Kacsmaryk is the same judge who ruled in December that teenagers need their parents’ consent to get birth control from federally funded clinics.
His confirmation vote was a razor-thin 52 to 46. Sen. Lisa Murkowski (R-Alaska), who voted yes, said after the story on the law review article she felt like she “got duped.” (I mean, even Sen. Susan Collins (R-Maine) knew to vote no, but sure.)
Connections to the Federalist Society
Kacsmaryk has deep connections to the conservative Federalist Society, of which Hawley is also a member. President Donald Trump picked all three of his Supreme Court justices from a Federalist Society-vetted list that was personally curated by the group’s former executive vice president and current co-chairman of the board, Leonard Leo. Kacsmaryk co-founded the Fort Worth, Texas, Federalist Society chapter and has spoken at at least 10 of its events, most recently on February 24—the same day final briefs were due in the abortion case.

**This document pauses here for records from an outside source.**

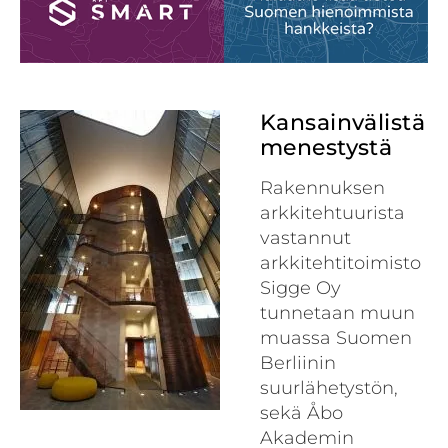
Kansainvälistä
menestystä
Rakennuksen
arkkitehtuurista
vastannut
arkkitehtitoimisto
Sigge Oy
tunnetaan muun
muassa Suomen
Berliinin
suurlähetystön,
sekä Åbo
Akademin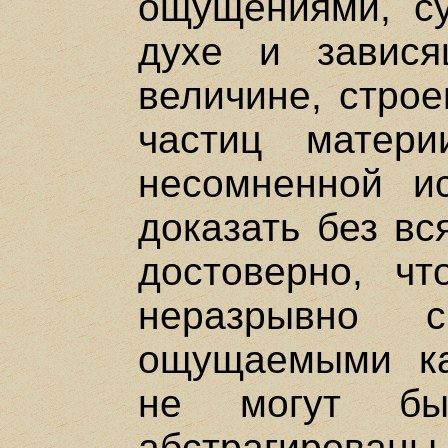
ощущениями, с
духе и завис
величине, стро
частиц матер
несомненной ис
доказать без вс
достоверно, чт
неразрывно 
ощущаемыми ка
не могут бы
абстрагирова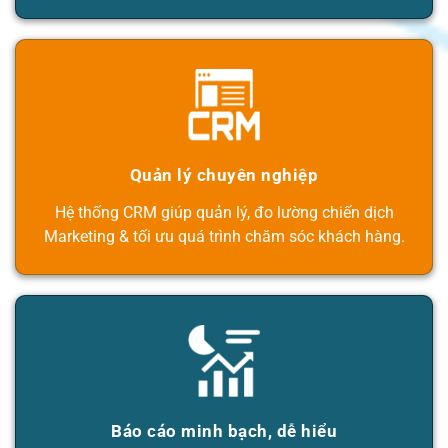
Quản lý chuyên nghiệp
Hệ thống CRM giúp quản lý, đo lường chiến dịch
Marketing & tối ưu quá trình chăm sóc khách hàng.
Báo cáo minh bạch, dễ hiểu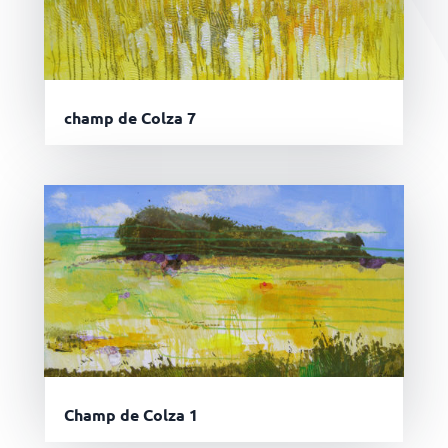
champ de Colza 7
Champ de Colza 1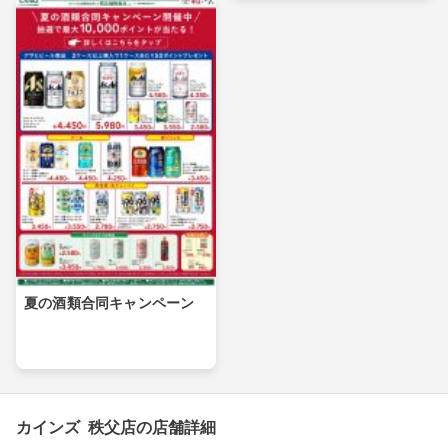
夏の酒類合同キャンペーン
カインズ 秩父店の店舗詳細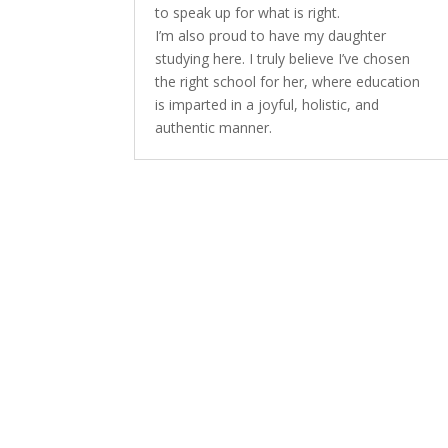
to speak up for what is right.
I’m also proud to have my daughter
studying here. I truly believe I’ve chosen
the right school for her, where education
is imparted in a joyful, holistic, and
authentic manner.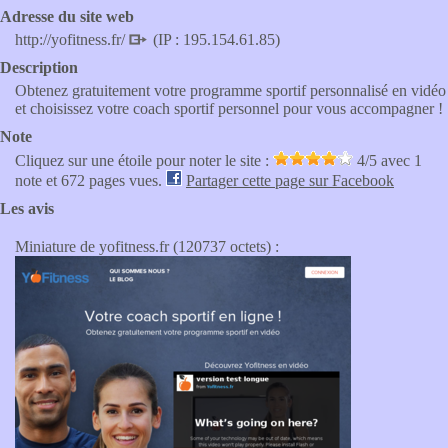
Adresse du site web
http://yofitness.fr/
(IP : 195.154.61.85)
Description
Obtenez gratuitement votre programme sportif personnalisé en vidéo
et choisissez votre coach sportif personnel pour vous accompagner !
Note
Cliquez sur une étoile pour noter le site :
4
/5 avec
1
note et 672 pages vues.
Partager cette page sur Facebook
Les avis
Miniature de yofitness.fr (120737 octets) :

After Trump first nominated Kacsmaryk in 2017, his employer, First Liberty Institute, paid the Leo-aligned firm CRC Advisors over $100,000 a year in both fiscal years 2018 and 2019. He was confirmed in June 2019. Tom Carter, who served as Leo’s media relations director when he was chairman of the U.S. Commission on International Religious Freedom (USCIRF), told the Daily Beast in 2018 that Leo “figured out twenty years ago that conservatives had lost the culture war. Abortion, gay rights, contraception—conservatives didn’t have a chance if public opinion prevailed. So they needed to stack the courts.”
Remember all of this nonsense when the Supreme Court issues its ruling on abortion pills.